Erik the Red - Eric the Red was a Viking explorer who discovered Greenland. His nickname is due to his red hair.

Greenland - Greenland is the world's largest island. It is located between Canada and Europe. In many ways, Greenland is still in the Ice Age. Much of Greenland is covered by a glacier that is two miles thick.

Leif Eriksson - Leif Eriksson was sometimes called "Leif the Lucky." He was a very large, strong Norse man, and a good sailor. When he went exploring to look for the land told in stories, he retraced Bjarni's Herjolfsson's route.

Newfoundland - Newfoundland is today part of Canada. It is an island on Canada's northeast coast.

stories - Bjarni Herjolfsson was a Norse sailor. In 986 C.E., a storm blew him off course when he was on his way to Greenland. He landed in North
America. Bjarni Herjolfsson was the first European to come to North America.
When he returned to Greenland, he reported what he found. Leif Eriksson
then decided to explore the land for himself.

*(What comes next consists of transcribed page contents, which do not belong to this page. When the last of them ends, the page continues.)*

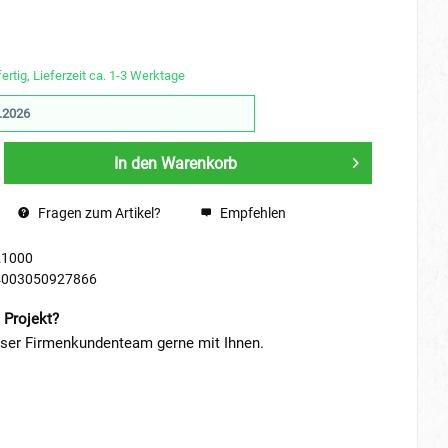
ertig, Lieferzeit ca. 1-3 Werktage
.2026
In den
Warenkorb
Fragen zum Artikel?
Empfehlen
21000
4003050927866
 Projekt?
nser Firmenkundenteam gerne mit Ihnen.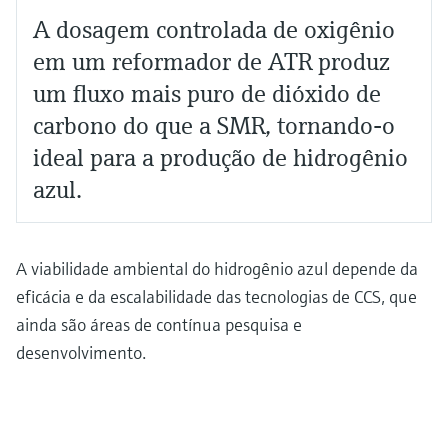
A dosagem controlada de oxigênio
em um reformador de ATR produz
um fluxo mais puro de dióxido de
carbono do que a SMR, tornando-o
ideal para a produção de hidrogênio
azul.
A viabilidade ambiental do hidrogênio azul depende da
eficácia e da escalabilidade das tecnologias de CCS, que
ainda são áreas de contínua pesquisa e
desenvolvimento.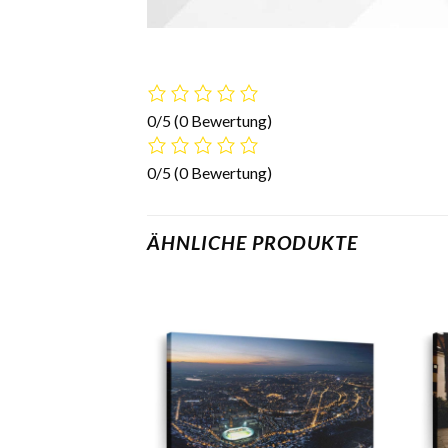
0/5
(0 Bewertung)
0/5
(0 Bewertung)
ÄHNLICHE PRODUKTE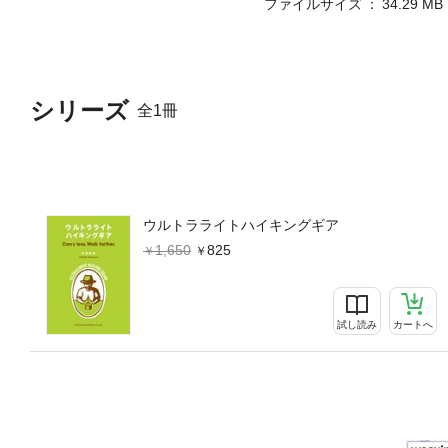
ファイルサイズ
34.29 MB
シリーズ
全1冊
ウルトラライトハイキングギア
1,650
825
試し読み
カートへ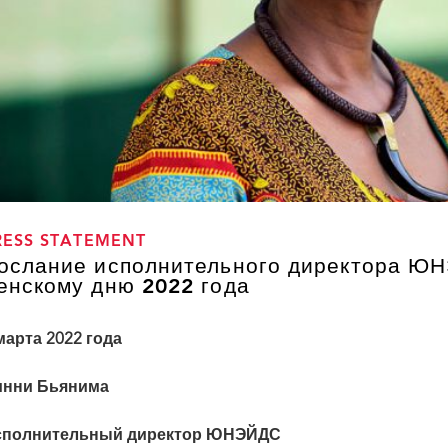
RESS STATEMENT
ослание исполнительного директора Ю
енскому дню 2022 года
марта 2022 года
инни Бьянима
сполнительный директор ЮНЭЙДС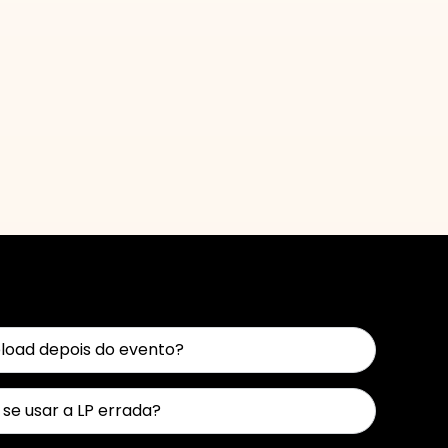
pload depois do evento?
se usar a LP errada?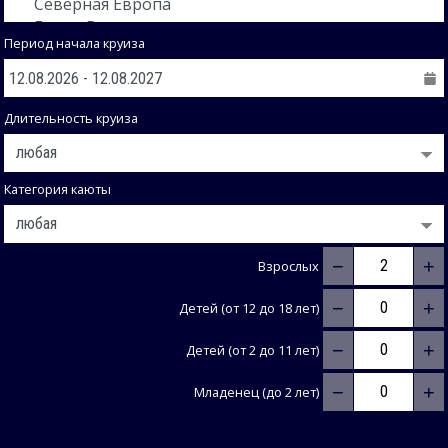
Период начала круиза
Длительность круиза
Категория каюты
−
+
Взрослых
−
+
Детей (от 12 до 18 лет)
−
+
Детей (от 2 до 11 лет)
−
+
Младенец (до 2 лет)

Vikings - The first Europeans to discover America were the Vikings, or Norse men. The Vikings were from Scandinavia. At the time, they were the terror of Europe. The name Viking means "sea raider" or "pirate." Not all Vikings were pirates. Most were farmers who raised cattle and sheep. They also sailed to fish from the ocean. During the 9th and 10 centuries, Scandinavia became crowded. Vikings began to look for other lands to farm.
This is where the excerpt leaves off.